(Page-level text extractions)
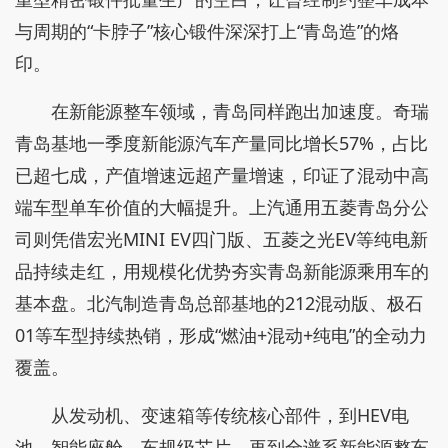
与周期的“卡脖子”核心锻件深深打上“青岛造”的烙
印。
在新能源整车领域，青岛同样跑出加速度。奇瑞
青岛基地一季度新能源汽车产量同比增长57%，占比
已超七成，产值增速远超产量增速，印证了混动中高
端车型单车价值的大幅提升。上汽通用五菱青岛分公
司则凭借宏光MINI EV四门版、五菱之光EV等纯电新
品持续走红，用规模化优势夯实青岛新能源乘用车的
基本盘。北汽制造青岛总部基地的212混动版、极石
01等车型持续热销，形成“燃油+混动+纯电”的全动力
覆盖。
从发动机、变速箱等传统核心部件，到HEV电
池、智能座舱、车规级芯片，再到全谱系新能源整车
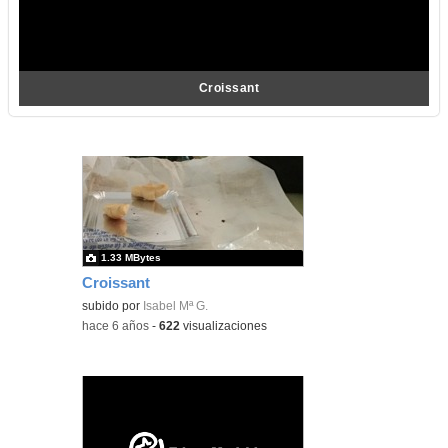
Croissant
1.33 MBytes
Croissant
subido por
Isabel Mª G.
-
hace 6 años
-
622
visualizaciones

→ **ACTION ITEM**
Exact lines, nothing more: output the one with "端车型单车价值的大幅提升。上汽通用五菱青岛分公" and every later line through the end of the data, skipping pictures.

→ **RESPONSE TO THIS EXERCISE**
端车型单车价值的大幅提升。上汽通用五菱青岛分公
司则凭借宏光MINI EV四门版、五菱之光EV等纯电新
品持续走红，用规模化优势夯实青岛新能源乘用车的
基本盘。北汽制造青岛总部基地的212混动版、极石
01等车型持续热销，形成“燃油+混动+纯电”的全动力
覆盖。
从发动机、变速箱等传统核心部件，到HEV电
池、智能座舱、车规级芯片，再到全谱系新能源整车
Croissant
1.33 MBytes
Croissant
subido por
Isabel Mª G.
-
hace 6 años
-
622
visualizaciones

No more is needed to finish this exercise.